By bne IntelliNews March 9, 2016

Hungary's president has sent the government's controversial bill seeking to partially close the books of the central bank to public scrutiny to the constitutional court for review, his office reported on March 9.

Parliament passed on March 1 a bill submitted just the previous day by an MP from the ruling Fidesz party that raises the pay of top officials at the central bank. More controversially, the legislation hands the MNB discretion to withhold data from public scrutiny, in particular pertaining to its spending and the companies it owns.

However, despite being a close ally of Prime Minister Viktor Orban – and therefore Magyar Nemzeti Bank head Georgy Matolcsy - Janos Ader blocked the passage of the bill. The proposed law provoked fury from the opposition, who point out that it seeks to limit information on public money.

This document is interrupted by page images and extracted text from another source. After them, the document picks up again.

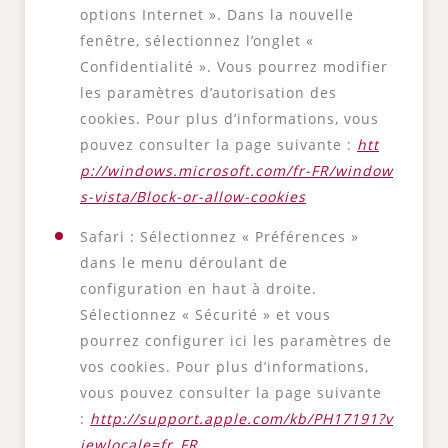
options Internet ». Dans la nouvelle
fenêtre, sélectionnez l’onglet «
Confidentialité ». Vous pourrez modifier
les paramètres d’autorisation des
cookies. Pour plus d’informations, vous
pouvez consulter la page suivante :
htt
p://windows.microsoft.com/fr-FR/window
s-vista/Block-or-allow-cookies
Safari : Sélectionnez « Préférences »
dans le menu déroulant de
configuration en haut à droite.
Sélectionnez « Sécurité » et vous
pourrez configurer ici les paramètres de
vos cookies. Pour plus d’informations,
vous pouvez consulter la page suivante
:
http://support.apple.com/kb/PH17191?v
iewlocale=fr_FR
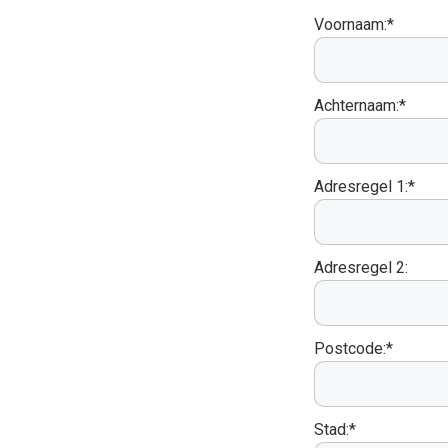
Voornaam:*
Achternaam:*
Adresregel 1:*
Adresregel 2:
Postcode:*
Stad:*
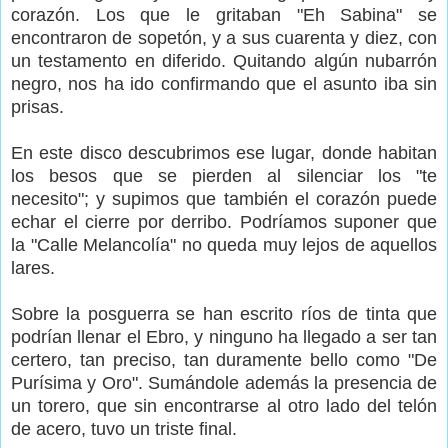
corazón. Los que le gritaban "Eh Sabina" se
encontraron de sopetón, y a sus cuarenta y diez, con
un testamento en diferido. Quitando algún nubarrón
negro, nos ha ido confirmando que el asunto iba sin
prisas.
En este disco descubrimos ese lugar, donde habitan
los besos que se pierden al silenciar los "te
necesito"; y supimos que también el corazón puede
echar el cierre por derribo. Podríamos suponer que
la "Calle Melancolía" no queda muy lejos de aquellos
lares.
Sobre la posguerra se han escrito ríos de tinta que
podrían llenar el Ebro, y ninguno ha llegado a ser tan
certero, tan preciso, tan duramente bello como "De
Purísima y Oro". Sumándole además la presencia de
un torero, que sin encontrarse al otro lado del telón
de acero, tuvo un triste final.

The bill gives the MNB the power to withhold information on its companies, if it judges that dissemination would harm the interests of monetary or foreign exchange policy. Six educational foundations, which were granted HUF245bn in 2014, are now fully controlled by their curators, and so their assets no longer qualify as public assets ruled by the laws of public disclosure, the bill states.

The bill would also put the finances of the Budapest Stock Exchange – which after being taken over by the central bank last year approved a new strategy for its medium term development on March 9 – out of reach.

"Having examined the legislation, I have found that the changes are not in line with the constitutional provisions on the handling of public funds and on the freedom of public information," Ader said in a statement on his website.

The MNB posted a record profit of HUF95bn (€309mn) in 2015, despite a spate of purchases – mainly of property and fine art – over the past couple of years. Critics point out that the funds are public, and that should the MNB record a loss, Hungarian taxpayers would have to foot the bill.